■ Work request
Copy each entry precisely as written, and do not carry over the pictures.

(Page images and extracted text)
###

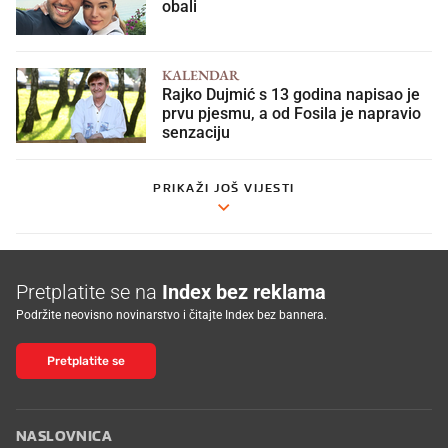
obali
KALENDAR
Rajko Dujmić s 13 godina napisao je
prvu pjesmu, a od Fosila je napravio
senzaciju
PRIKAŽI JOŠ VIJESTI
Pretplatite se na
Index bez reklama
Podržite neovisno novinarstvo i čitajte Index bez bannera.
Pretplatite se
NASLOVNICA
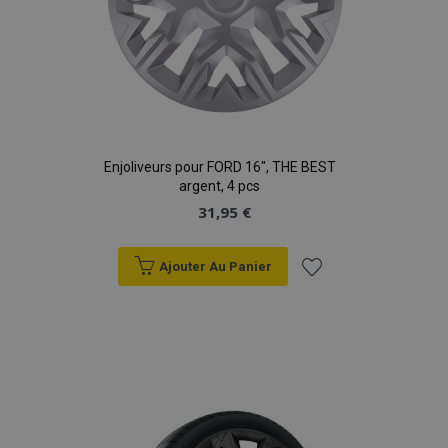
Enjoliveurs pour FORD 16", THE BEST
argent, 4 pcs
31,95 €
Ajouter Au Panier
Ajouter
à la
liste
d'achats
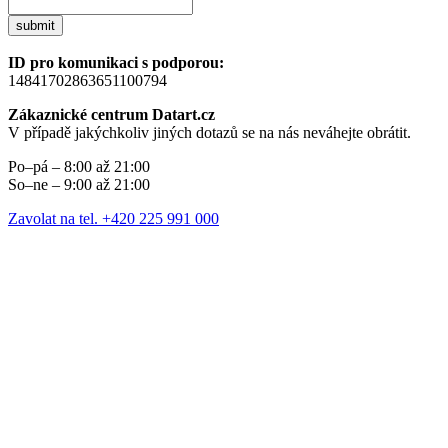
submit
ID pro komunikaci s podporou:
14841702863651100794
Zákaznické centrum Datart.cz
V případě jakýchkoliv jiných dotazů se na nás neváhejte obrátit.
Po–pá – 8:00 až 21:00
So–ne – 9:00 až 21:00
Zavolat na tel. +420 225 991 000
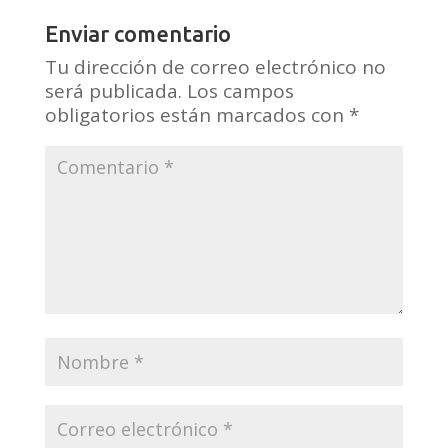
Enviar comentario
Tu dirección de correo electrónico no
será publicada.
Los campos
obligatorios están marcados con
*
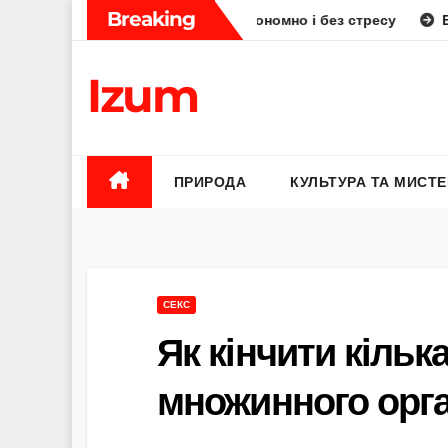
Skip
Breaking
 як планувати смачно, економно і без стресу
Елена Бюнь б
to
content
Izum
ПРИРОДА
КУЛЬТУРА ТА МИСТ
СЕКС
Як кінчити кілька
множинного орг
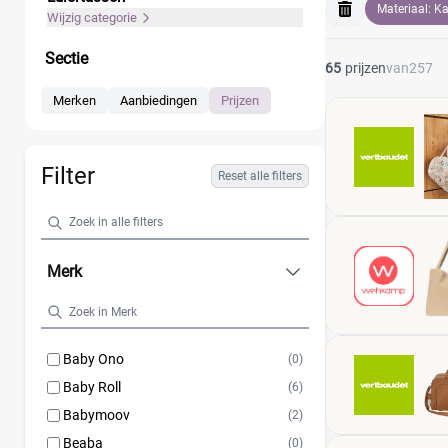
Materiaal: K
Wijzig categorie
Sectie
65
prijzen
van
257
Merken
Aanbiedingen
Prijzen
Filter
Reset alle filters
Merk
Baby Ono
(0)
Baby Roll
(6)
Babymoov
(2)
Beaba
(0)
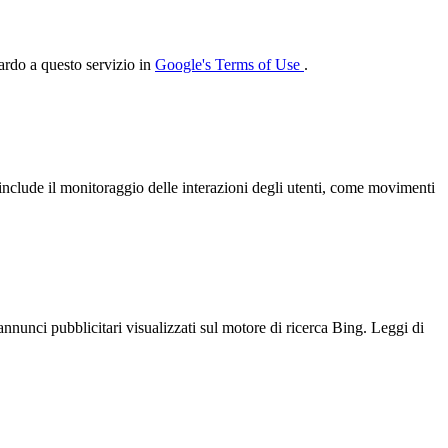
uardo a questo servizio in
Google's Terms of Use
.
include il monitoraggio delle interazioni degli utenti, come movimenti
 annunci pubblicitari visualizzati sul motore di ricerca Bing. Leggi di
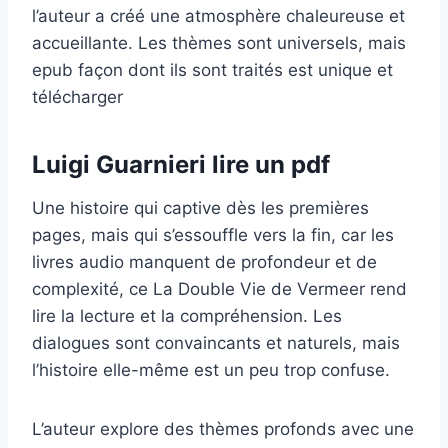
l’auteur a créé une atmosphère chaleureuse et
accueillante. Les thèmes sont universels, mais
epub façon dont ils sont traités est unique et
télécharger
Luigi Guarnieri lire un pdf
Une histoire qui captive dès les premières
pages, mais qui s’essouffle vers la fin, car les
livres audio manquent de profondeur et de
complexité, ce La Double Vie de Vermeer rend
lire la lecture et la compréhension. Les
dialogues sont convaincants et naturels, mais
l’histoire elle-même est un peu trop confuse.
L’auteur explore des thèmes profonds avec une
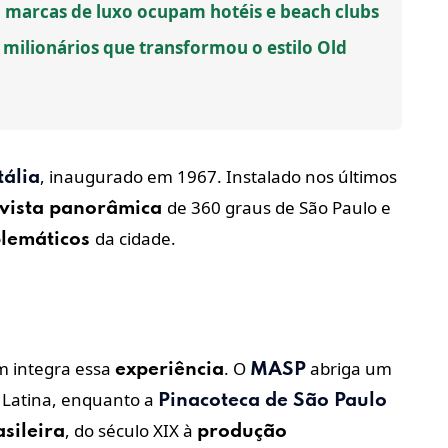
, marcas de luxo ocupam hotéis e beach clubs
e milionários que transformou o estilo Old
, inaugurado em 1967. Instalado nos últimos
tália
de 360 graus de São Paulo e
vista panorâmica
da cidade.
lemáticos
 integra essa
. O
abriga um
experiência
MASP
 Latina, enquanto a
Pinacoteca de São Paulo
, do século XIX à
sileira
produção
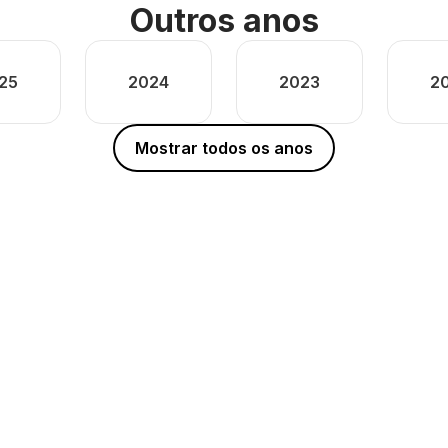
Outros anos
25
2024
2023
2
Mostrar todos os anos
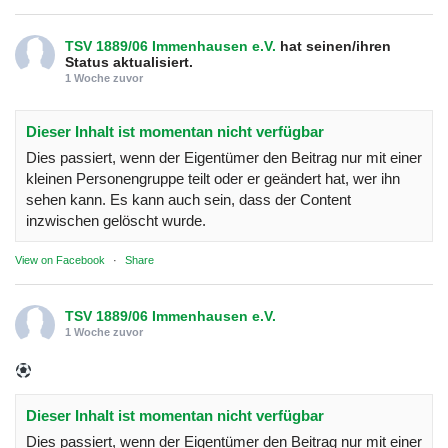
TSV 1889/06 Immenhausen e.V.
hat seinen/ihren
Status aktualisiert.
1 Woche zuvor
Dieser Inhalt ist momentan nicht verfügbar
Dies passiert, wenn der Eigentümer den Beitrag nur mit einer
kleinen Personengruppe teilt oder er geändert hat, wer ihn
sehen kann. Es kann auch sein, dass der Content
inzwischen gelöscht wurde.
View on Facebook
·
Share
TSV 1889/06 Immenhausen e.V.
1 Woche zuvor
Dieser Inhalt ist momentan nicht verfügbar
Dies passiert, wenn der Eigentümer den Beitrag nur mit einer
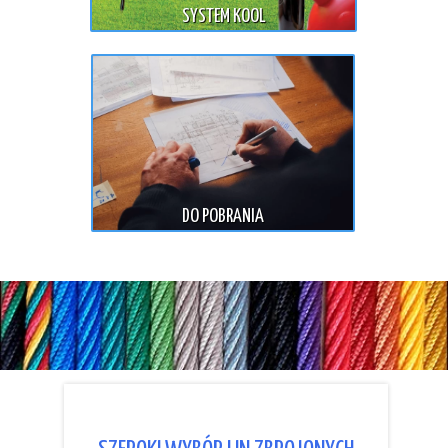
SYSTEM KOOL
DO POBRANIA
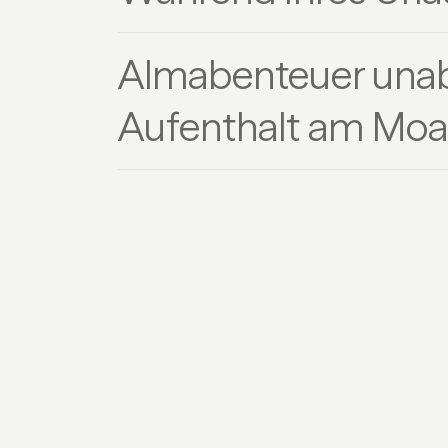
Almabenteuer una
Aufenthalt am Moa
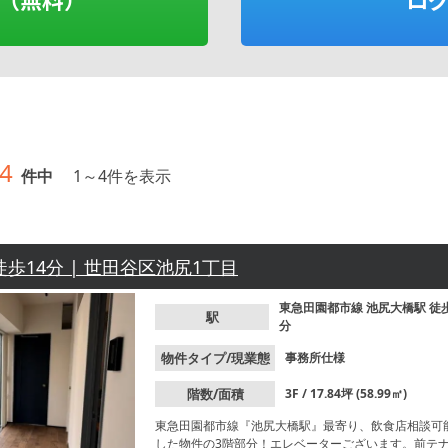
4
件中
1
～
4
件を表示
徒歩14分 | 世田谷区池尻1丁目
東急田園都市線
池尻大橋駅
徒
駅
分
物件タイプ/現業態
事務所仕様
階数/面積
3F / 17.84坪 (58.99㎡)
東急田園都市線『池尻大橋駅』最寄り、飲食店相談可
した物件の3階部分！エレベーターございます。前テ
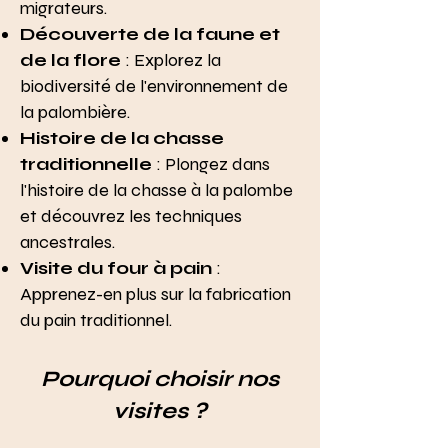
migrateurs.
Découverte de la faune et
de la flore
: Explorez la
biodiversité de l'environnement de
la palombière.
Histoire de la chasse
traditionnelle
: Plongez dans
l'histoire de la chasse à la palombe
et découvrez les techniques
ancestrales.
Visite du four à pain
:
Apprenez-en plus sur la fabrication
du pain traditionnel.
Pourquoi choisir nos
visites ?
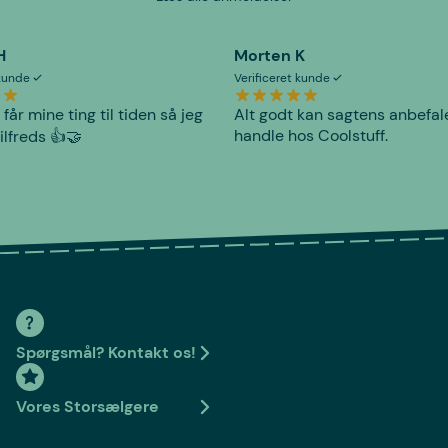
H
Morten K
 kunde
Verificeret kunde
 får mine ting til tiden så jeg
Alt godt kan sagtens anbefal
handle hos Coolstuff.
tilfreds 👍🤝
Spørgsmål? Kontakt os!
Vores Storsælgere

###

■ Answer to this task
obali
KALENDAR
Rajko Dujmić s 13 godina napisao je
prvu pjesmu, a od Fosila je napravio
senzaciju
PRIKAŽI JOŠ VIJESTI
Pretplatite se na
Index bez reklama
Podržite neovisno novinarstvo i čitajte Index bez bannera.
Pretplatite se
NASLOVNICA
Enjoliveurs pour FORD 16", THE BEST
argent, 4 pcs
31,95 €
Ajouter Au Panier
Ajouter
à la
liste
d'achats
submit
ID pro komunikaci s podporou:
14841702863651100794
Zákaznické centrum Datart.cz
V případě jakýchkoliv jiných dotazů se na nás neváhejte obrátit.
Po–pá – 8:00 až 21:00
So–ne – 9:00 až 21:00
Zavolat na tel. +420 225 991 000
Enviar comentario
Tu dirección de correo electrónico no
será publicada.
Los campos
obligatorios están marcados con
*
Skip
Breaking
 як планувати смачно, економно і без стресу
Елена Бюнь б
to
content
Izum
ПРИРОДА
КУЛЬТУРА ТА МИСТ
СЕКС
Як кінчити кілька
множинного орг
Materiaal: K
Wijzig categorie
Sectie
65
prijzen
van
257
Merken
Aanbiedingen
Prijzen
Filter
Reset alle filters
Merk
Baby Ono
(0)
Baby Roll
(6)
Babymoov
(2)
Beaba
(0)
uardo a questo servizio in
Google's Terms of Use
.
include il monitoraggio delle interazioni degli utenti, come movimenti
 annunci pubblicitari visualizzati sul motore di ricerca Bing. Leggi di
l’auteur a créé une atmosphère chaleureuse et
accueillante. Les thèmes sont universels, mais
epub façon dont ils sont traités est unique et
télécharger
Luigi Guarnieri lire un pdf
Une histoire qui captive dès les premières
pages, mais qui s’essouffle vers la fin, car les
livres audio manquent de profondeur et de
complexité, ce La Double Vie de Vermeer rend
lire la lecture et la compréhension. Les
dialogues sont convaincants et naturels, mais
l’histoire elle-même est un peu trop confuse.
L’auteur explore des thèmes profonds avec une
, marcas de luxo ocupam hotéis e beach clubs
e milionários que transformou o estilo Old
, inaugurado em 1967. Instalado nos últimos
tália
de 360 graus de São Paulo e
vista panorâmica
da cidade.
lemáticos
 integra essa
. O
abriga um
experiência
MASP
 Latina, enquanto a
Pinacoteca de São Paulo
, do século XIX à
sileira
produção
Outros anos
25
2024
2023
2
Mostrar todos os anos
TSV 1889/06 Immenhausen e.V.
hat seinen/ihren
Status aktualisiert.
1 Woche zuvor
Dieser Inhalt ist momentan nicht verfügbar
Dies passiert, wenn der Eigentümer den Beitrag nur mit einer
kleinen Personengruppe teilt oder er geändert hat, wer ihn
sehen kann. Es kann auch sein, dass der Content
inzwischen gelöscht wurde.
View on Facebook
·
Share
TSV 1889/06 Immenhausen e.V.
1 Woche zuvor
Dieser Inhalt ist momentan nicht verfügbar
Dies passiert, wenn der Eigentümer den Beitrag nur mit einer
SYSTEM KOOL
DO POBRANIA
Almabenteuer una
Aufenthalt am Moa
4
件中
1
～
4
件を表示
徒歩14分 | 世田谷区池尻1丁目
東急田園都市線
池尻大橋駅
徒
駅
分
物件タイプ/現業態
事務所仕様
階数/面積
3F / 17.84坪 (58.99㎡)
東急田園都市線『池尻大橋駅』最寄り、飲食店相談可
した物件の3階部分！エレベーターございます。前テ
migrateurs.
Découverte de la faune et
de la flore
: Explorez la
biodiversité de l'environnement de
la palombière.
Histoire de la chasse
traditionnelle
: Plongez dans
l'histoire de la chasse à la palombe
et découvrez les techniques
ancestrales.
Visite du four à pain
:
Apprenez-en plus sur la fabrication
du pain traditionnel.
Pourquoi choisir nos
visites ?
H
Morten K
 kunde
Verificeret kunde
 får mine ting til tiden så jeg
Alt godt kan sagtens anbefal
handle hos Coolstuff.
tilfreds 👍🤝
Spørgsmål? Kontakt os!
Vores Storsælgere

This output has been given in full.